I’m on 4% at the moment. I think I should’ve got 6%, but I’m not wanting to have that much nicotine in my system constantly.
I feel like I vape less than I smoked 'cause sometimes I would chain-smoke. I’d be outside for a good 45 minutes, just smoking. The longest I’ll sit and have a vape is about 15 minutes, then I come back inside and I’m done.
I feel like with different flavours it satisfies, like, the cravings I got when smoking. The standard tobacco gold flavour is the best one to help with my cravings. There’s other flavours that you inhale and it’ll suppress it even more. But I don’t like flavours like watermelon, but it lasts longer than the tobacco gold. When I have the tobacco flavour, it’s like I’m smoking. But when I have the watermelon flavour it’s like I’m just inhaling watermelon. And I don’t think my lungs like it.
The first day I started vaping I still had a couple of cigarettes left, so I was like, oh, I’ll have one and then I’ll just wean myself off it. The first one I had, I almost vomited. It was just like my body didn’t want to smoke anymore.
You can’t buy 6% or 6mg from anywhere, only online. I’m all right with the 4% at the moment, and then, eventually, I’ll drop to 2, and then soon I’ll be on nothing. I’m kind of, like, happy with what I’m doing at the moment with the vaping.

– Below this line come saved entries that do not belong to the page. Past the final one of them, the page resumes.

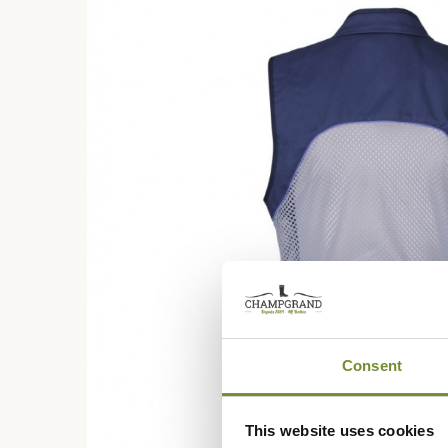
Consent
This website uses cookies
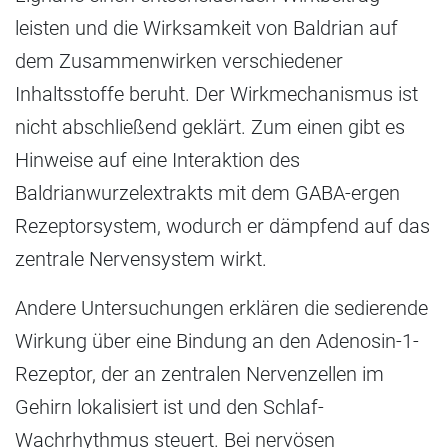
leisten und die Wirksamkeit von Baldrian auf
dem Zusammenwirken verschiedener
Inhaltsstoffe beruht. Der Wirkmechanismus ist
nicht abschließend geklärt. Zum einen gibt es
Hinweise auf eine Interaktion des
Baldrianwurzelextrakts mit dem GABA-ergen
Rezeptorsystem, wodurch er dämpfend auf das
zentrale Nervensystem wirkt.
Andere Untersuchungen erklären die sedierende
Wirkung über eine Bindung an den Adenosin-1-
Rezeptor, der an zentralen Nervenzellen im
Gehirn lokalisiert ist und den Schlaf-
Wachrhythmus steuert. Bei nervösen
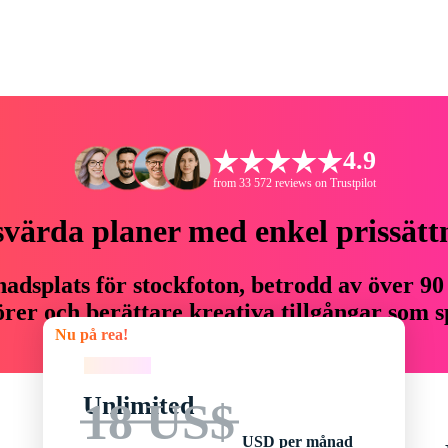
4.9
from 33 572 reviews on Trustpilot
svärda planer med enkel prissätt
adsplats för stockfoton, betrodd av över 90
er och berättare kreativa tillgångar som sp
Nu på rea!
budget.
Nu på rea!
Unlimited
18 US$
USD per månad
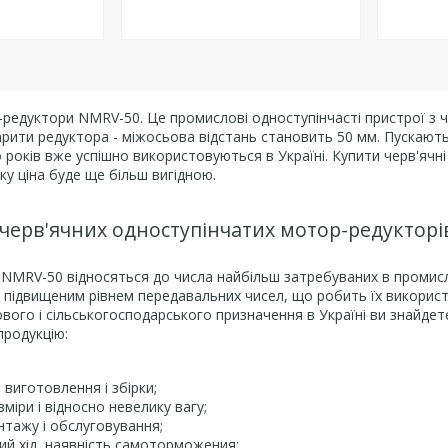
редуктори NMRV-50. Це промислові одноступінчасті пристрої з 
рити редуктора - міжосьова відстань становить 50 мм. Пускають 
то років вже успішно використовуються в Україні. Купити черв'ячн
у ціна буде ще більш вигідною.
 черв'ячних одноступінчатих мотор-редуктор
MRV-50 відносяться до числа найбільш затребуваних в промислов
 підвищеним рівнем передавальних чисел, що робить їх викорис
вого і сільськогосподарського призначення в Україні ви знайдет
продукцію:
 виготовлення і збірки;
міри і відносно невелику вагу;
тажу і обслуговування;
хий хід, наявність самоторможения;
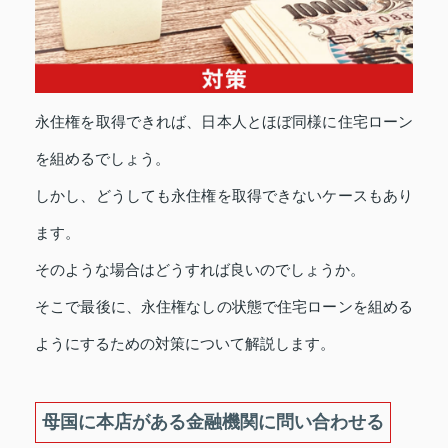
永住権を取得できれば、日本人とほぼ同様に住宅ローン
を組めるでしょう。
しかし、どうしても永住権を取得できないケースもあり
ます。
そのような場合はどうすれば良いのでしょうか。
そこで最後に、永住権なしの状態で住宅ローンを組める
ようにするための対策について解説します。
母国に本店がある金融機関に問い合わせる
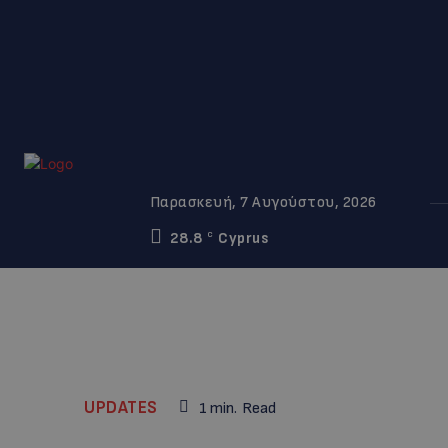
Παρασκευή, 7 Αυγούστου, 2026
28.8
Cyprus
C
UPDATES
1
min.
Read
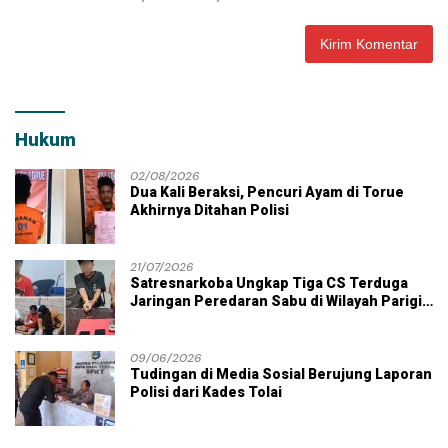
Hukum
02/08/2026
Dua Kali Beraksi, Pencuri Ayam di Torue
Akhirnya Ditahan Polisi
21/07/2026
Satresnarkoba Ungkap Tiga CS Terduga
Jaringan Peredaran Sabu di Wilayah Parigi
Moutong
09/06/2026
Tudingan di Media Sosial Berujung Laporan
Polisi dari Kades Tolai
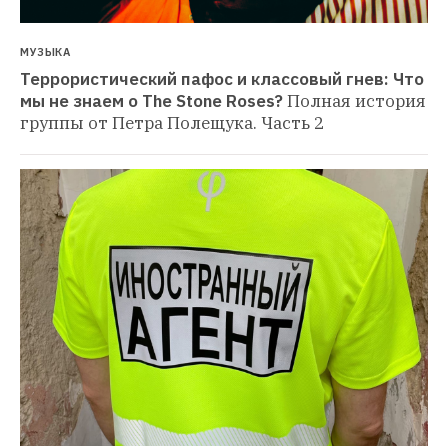
МУЗЫКА
Террористический пафос и классовый гнев: Что 
мы не знаем о The Stone Roses?
Полная история 
группы от Петра Полещука. Часть 2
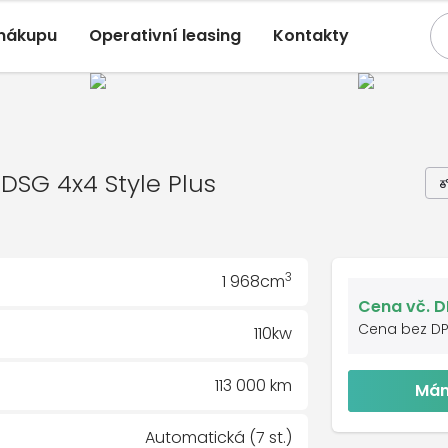
 nákupu
Operativní leasing
Kontakty
Karoq
, 2.0TDI DSG 4x4 Style Plus
2/2022, 113 000 Km
4 Style Plus
I DSG 4x4 Style Plus
3
1 968cm
Cena vč. 
Cena bez D
110kw
113 000 km
Mám
Automatická (7 st.)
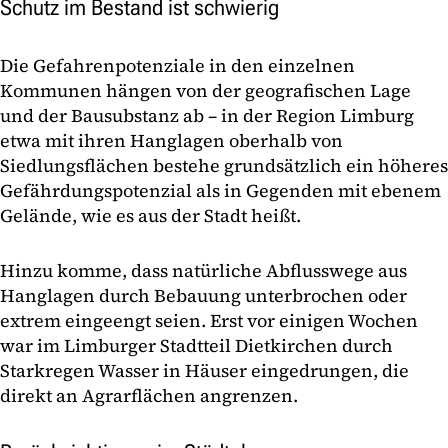
Schutz im Bestand ist schwierig
Die Gefahrenpotenziale in den einzelnen
Kommunen hängen von der geografischen Lage
und der Bausubstanz ab – in der Region Limburg
etwa mit ihren Hanglagen oberhalb von
Siedlungsflächen bestehe grundsätzlich ein höheres
Gefährdungspotenzial als in Gegenden mit ebenem
Gelände, wie es aus der Stadt heißt.
Hinzu komme, dass natürliche Abflusswege aus
Hanglagen durch Bebauung unterbrochen oder
extrem eingeengt seien. Erst vor einigen Wochen
war im Limburger Stadtteil Dietkirchen durch
Starkregen Wasser in Häuser eingedrungen, die
direkt an Agrarflächen angrenzen.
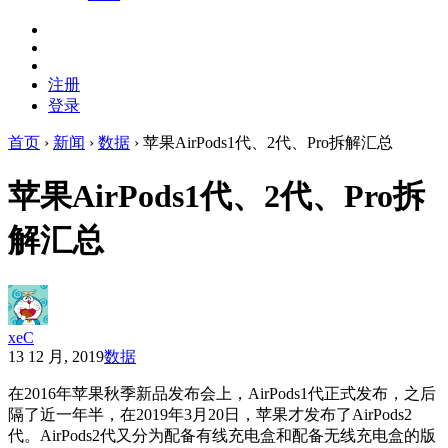
注册
登录
首页
›
新闻
›
数据
›
苹果AirPods1代、2代、Pro拆解汇总
苹果AirPods1代、2代、Pro拆
解汇总
xeC
13 12 月, 2019
数据
在2016年苹果秋季新品发布会上，AirPods1代正式发布，之后
隔了近一年半，在2019年3月20日，苹果才发布了AirPods2
代。AirPods2代又分为配备有线充电盒和配备无线充电盒的版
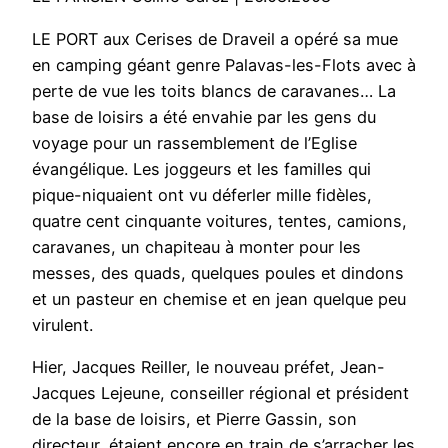
LE PORT aux Cerises de Draveil a opéré sa mue
en camping géant genre Palavas-les-Flots avec à
perte de vue les toits blancs de caravanes… La
base de loisirs a été envahie par les gens du
voyage pour un rassemblement de l’Eglise
évangélique. Les joggeurs et les familles qui
pique-niquaient ont vu déferler mille fidèles,
quatre cent cinquante voitures, tentes, camions,
caravanes, un chapiteau à monter pour les
messes, des quads, quelques poules et dindons
et un pasteur en chemise et en jean quelque peu
virulent.
Hier, Jacques Reiller, le nouveau préfet, Jean-
Jacques Lejeune, conseiller régional et président
de la base de loisirs, et Pierre Gassin, son
directeur, étaient encore en train de s’arracher les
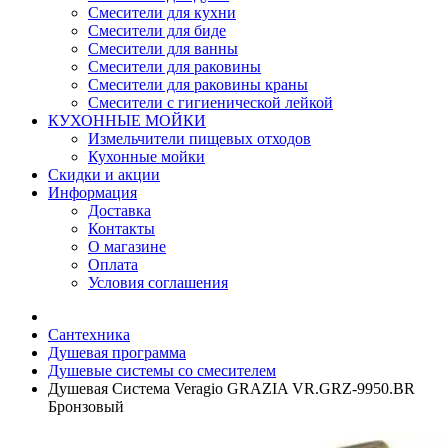
Смесители для кухни
Смесители для биде
Смесители для ванны
Смесители для раковины
Смесители для раковины краны
Смесители с гигиенической лейкой
КУХОННЫЕ МОЙКИ
Измельчители пищевых отходов
Кухонные мойки
Скидки и акции
Информация
Доставка
Контакты
О магазине
Оплата
Условия соглашения
Сантехника
Душевая программа
Душевые системы со смесителем
Душевая Система Veragio GRAZIA VR.GRZ-9950.BR
Бронзовый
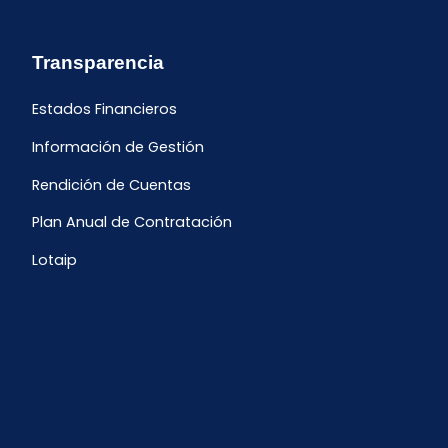
Transparencia
Estados Financieros
Información de Gestión
Rendición de Cuentas
Plan Anual de Contratación
Lotaip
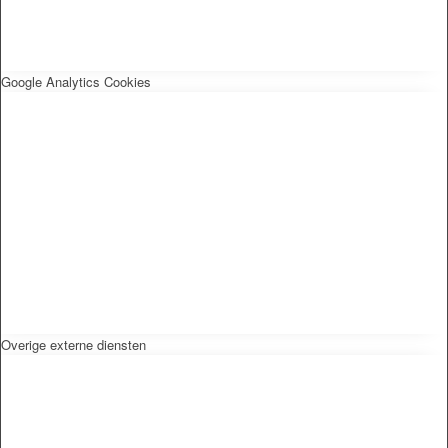
Google Analytics Cookies
Overige externe diensten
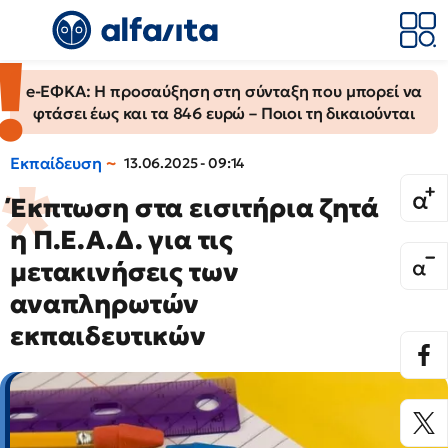
e-ΕΦΚΑ: Η προσαύξηση στη σύνταξη που μπορεί να
φτάσει έως και τα 846 ευρώ – Ποιοι τη δικαιούνται
Εκπαίδευση
13.06.2025 - 09:14
Έκπτωση στα εισιτήρια ζητά
η Π.Ε.Α.Δ. για τις
μετακινήσεις των
αναπληρωτών
εκπαιδευτικών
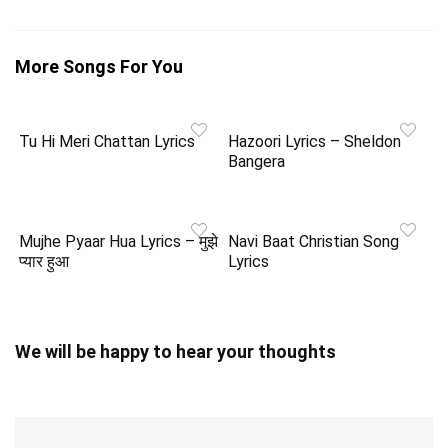
More Songs For You
Tu Hi Meri Chattan Lyrics
Hazoori Lyrics – Sheldon
Bangera
Mujhe Pyaar Hua Lyrics – मुझे
Navi Baat Christian Song
प्यार हुआ
Lyrics
We will be happy to hear your thoughts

I don’t really observe the quit smoking stuff. Because I’ve smoked for so long, I’m like, oh, another poster.
I never smoked in the car with my son at all. I just didn’t see the point of it. If you wanna smoke, pull over and have a smoke or wait ‘til you get to the place.
I’m usually home all the time, so I just smoked at home. If I was out and smoking, it was usually where no one was around and I was away from everybody.